● **Material shown**:
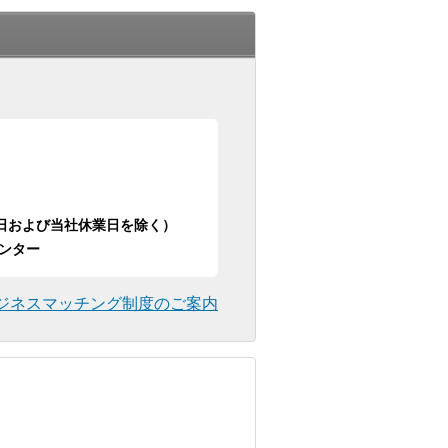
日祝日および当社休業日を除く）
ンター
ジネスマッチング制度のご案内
--
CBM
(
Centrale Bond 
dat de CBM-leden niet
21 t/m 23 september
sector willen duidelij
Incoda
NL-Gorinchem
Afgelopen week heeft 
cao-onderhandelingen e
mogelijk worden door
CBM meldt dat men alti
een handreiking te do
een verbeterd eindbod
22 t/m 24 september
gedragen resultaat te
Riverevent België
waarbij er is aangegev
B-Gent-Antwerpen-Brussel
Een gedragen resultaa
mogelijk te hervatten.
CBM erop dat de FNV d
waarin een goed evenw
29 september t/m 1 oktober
...
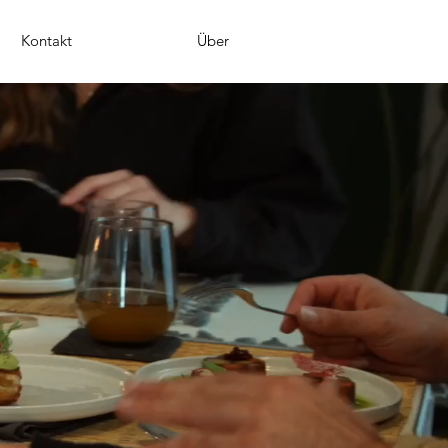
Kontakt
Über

● **Exercise prompt**:
Your answer should be the lines of the listing above between the line holding "22 t/m 24 september" and the line holding "29 september t/m 1 oktober", inclusive, restated word for word and alone.

● **Response area**:
22 t/m 24 september
gedragen resultaat te
Riverevent België
waarbij er is aangegev
B-Gent-Antwerpen-Brussel
Een gedragen resultaa
mogelijk te hervatten.
CBM erop dat de FNV d
waarin een goed evenw
29 september t/m 1 oktober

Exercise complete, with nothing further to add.